PROBLEM TO WORK ON | From the data underneath, reproduce exactly the stretch that begins at the line with "NAAC A++ accredited" and ends after the line with "AP EAMCET Notifications".

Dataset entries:
==================================================

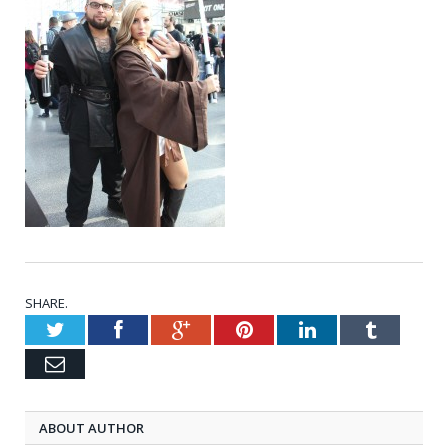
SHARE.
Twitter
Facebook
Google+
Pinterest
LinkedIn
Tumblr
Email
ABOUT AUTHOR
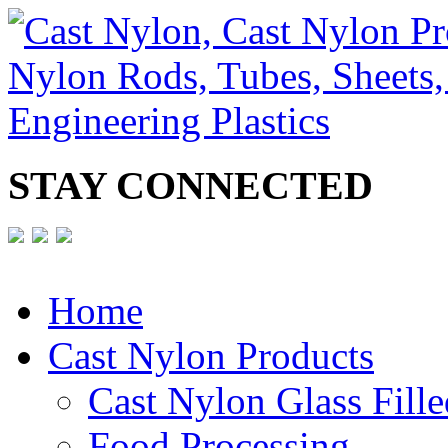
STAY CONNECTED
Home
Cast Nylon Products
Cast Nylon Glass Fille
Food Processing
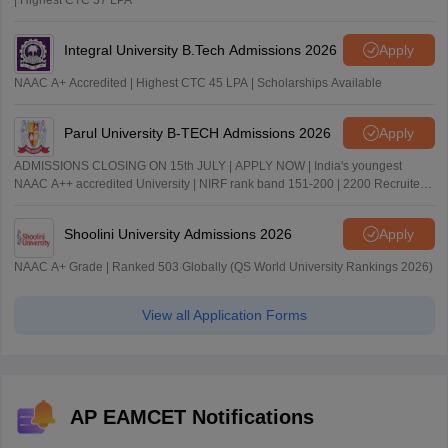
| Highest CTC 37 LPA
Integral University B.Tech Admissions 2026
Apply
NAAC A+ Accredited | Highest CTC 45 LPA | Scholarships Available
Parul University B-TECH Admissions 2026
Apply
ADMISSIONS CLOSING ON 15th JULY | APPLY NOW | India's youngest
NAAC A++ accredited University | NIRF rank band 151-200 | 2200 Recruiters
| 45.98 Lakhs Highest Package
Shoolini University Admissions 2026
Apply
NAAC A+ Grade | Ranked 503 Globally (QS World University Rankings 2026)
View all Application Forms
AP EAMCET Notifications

==================================================

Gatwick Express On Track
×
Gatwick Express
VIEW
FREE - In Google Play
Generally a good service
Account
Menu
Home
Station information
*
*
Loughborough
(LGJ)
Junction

==================================================

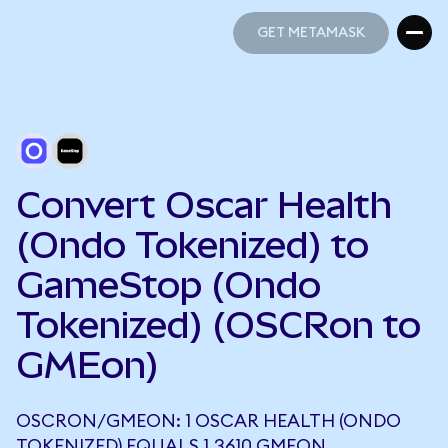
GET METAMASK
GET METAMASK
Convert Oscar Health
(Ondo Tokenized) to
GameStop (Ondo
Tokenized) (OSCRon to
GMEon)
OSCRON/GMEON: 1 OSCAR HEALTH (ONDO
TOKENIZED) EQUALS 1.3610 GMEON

==================================================

ANSWER SECTION |
NAAC A++ accredited University | NIRF rank band 151-200 | 2200 Recruiters
| 45.98 Lakhs Highest Package
Shoolini University Admissions 2026
Apply
NAAC A+ Grade | Ranked 503 Globally (QS World University Rankings 2026)
View all Application Forms
AP EAMCET Notifications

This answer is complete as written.